Natalia Sikora o ustawce w "The Voice of Poland"
None
Natalia Sikora
Pod koniec maja br. ukazał się pierwszy solowy album Natalii Sikory, zwyciężczyni 2. edycji programu "The Voice of Poland". Kontrakt płytowy był główną nagrodą w talent show TVP. Jak podkreśliła w wywiadzie z agencją Newseria.pl piosenkarka, jest wdzięczna wytwórni i producentom programu za to, że pozwolono jej zrealizować własną wizję artystyczną na krążku.
Tym bardziej, że nie tylko podczas pracy nad materiałem, ale i w trakcie programu, dochodziło do nieporozumień pomiędzy Sikorą a twórcami muzycznego show. Choć aktorka pozytywnie ocenia swój udział w "The Voice..." przyznaje, że i ten program nie był wolny od manipulacji. Do jednego z typowych zagrań pod publiczkę doszło w półfinale.
KŻ/AOS
Zwyciężczyni ujawnia kulisy programu
Wśród muzycznych programów typu talent show trwa zażarta walka o widza. Nic dziwnego, że telewizyjne stacje robią co mogą, by podkręcić emocje i zapewnić odbiorcom spektakularne widowisko. Zdaniem Sikory producenci "The Voice..." również sięgali po chwyty, które wzmacniają przekaz i zwiększają oglądalność.
Nieprzypadkowe było zestawienie w półfinale jej z inną faworytką programu, Dorotą Osińską, prywatnie dobrą znajomą artystki. Jak jednak podkreśliła Sikora, była to jedyna sytuacja tego typu, którą sobie przypomina. Nie ma też z tego powodu specjalnego żalu do producentów.
- Jestem zadowolona z tego, co działo się z moją osobą w programie. Realizowałam tam plan na siebie. Nie dopuszczałam, żeby ktoś mógł się moim kosztem promować. Osobiście nie krytykuję niczego, natomiast lubię pewne sytuacje nazywać po imieniu - wyznała piosenkarka, której udało się zrealizować w show złożenia, z którymi przyszła do programu.

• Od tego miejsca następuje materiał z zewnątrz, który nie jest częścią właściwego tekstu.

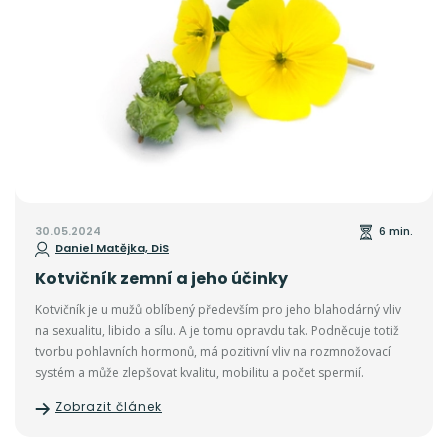
30.05.2024
6 min.
Daniel Matějka, DiS
Kotvičník zemní a jeho účinky
Kotvičník je u mužů oblíbený především pro jeho blahodárný vliv
na sexualitu, libido a sílu. A je tomu opravdu tak. Podněcuje totiž
tvorbu pohlavních hormonů, má pozitivní vliv na rozmnožovací
systém a může zlepšovat kvalitu, mobilitu a počet spermií.
Zobrazit článek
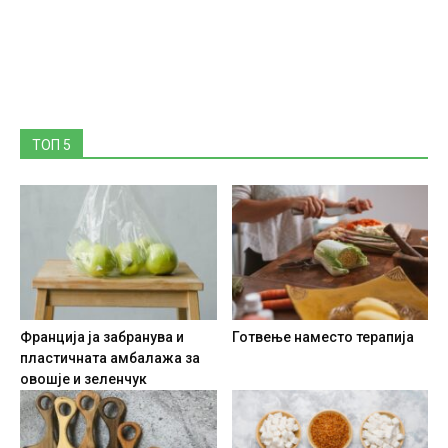
ТОП 5
Франција ја забранува и
Готвење наместо терапија
пластичната амбалажа за
овошје и зеленчук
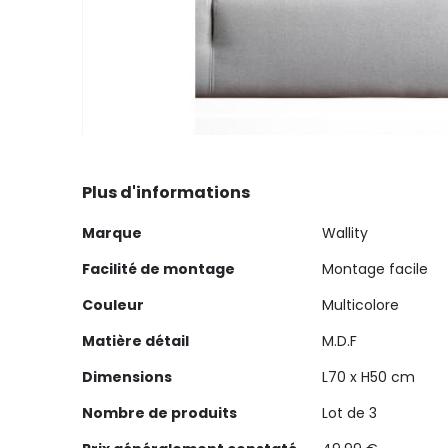
Skip
to
Plus d'informations
the
beginning
Plus
Marque
Wallity
of
d'informations
the
Facilité de montage
Montage facile
images
Couleur
Multicolore
gallery
Matière détail
M.D.F
Dimensions
L70 x H50 cm
Nombre de produits
Lot de 3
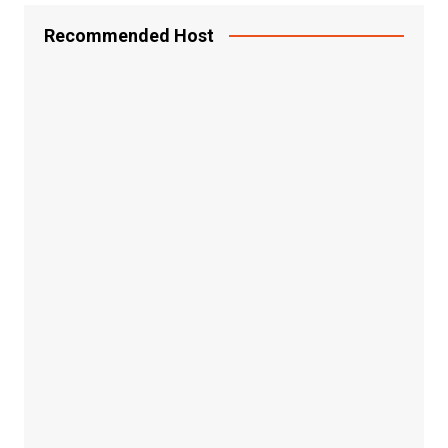
Recommended Host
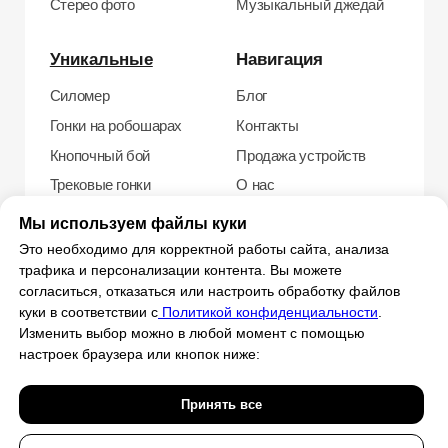
Мы используем файлы куки
Это необходимо для корректной работы сайта, анализа
трафика и персонализации контента. Вы можете
согласиться, отказаться или настроить обработку файлов
куки в соответствии с
Политикой конфиденциальности
.
Изменить выбор можно в любой момент с помощью
настроек браузера или кнопок ниже:
Принять все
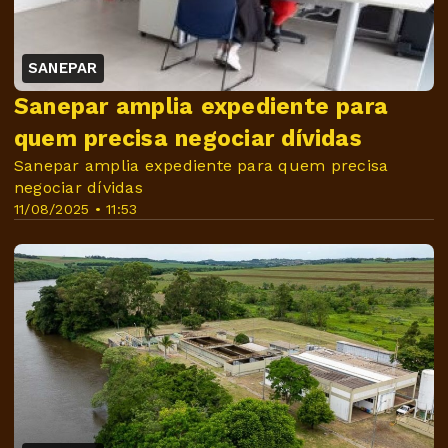
SANEPAR
Sanepar amplia expediente para
quem precisa negociar dívidas
Sanepar amplia expediente para quem precisa
negociar dívidas
11/08/2025 • 11:53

Zwyciężczyni ujawnia kulisy programu
- Mój udział w programie był wskazany dla promocji tych spraw, którymi się zajmuję i które podpisuję swoim nazwiskiem. Program stał się rodzajem nośności, a wzięłam w nim udział dlatego że zgodzono się na "Cry Baby", który był utworem wymyślonym właśnie na tę sytuację. Cały sezon był jedną wielką lekcją - wyjaśnia piosenkarka.
Płytę "BWB Experience", która jest owocem przygody Natalii Sikory z telewizją, artystka nazywa kompromisem, z którego jest zadowolona.
- Był kompromis, było zgodzenie się na pewne ryzyko i danie szansy. Nie jest to częste i tu podziękowania dla "The Voice od Poland" i Universal Music. Te instytucje faktycznie zaryzykowały i dały widzowi coś zupełnie innego- mówi agencji informacyjnej Newseria Lifestyle Sikora.
27 czerwca w warszawskim klubie Progresja odbędzie się koncert premierowy promujący krążek.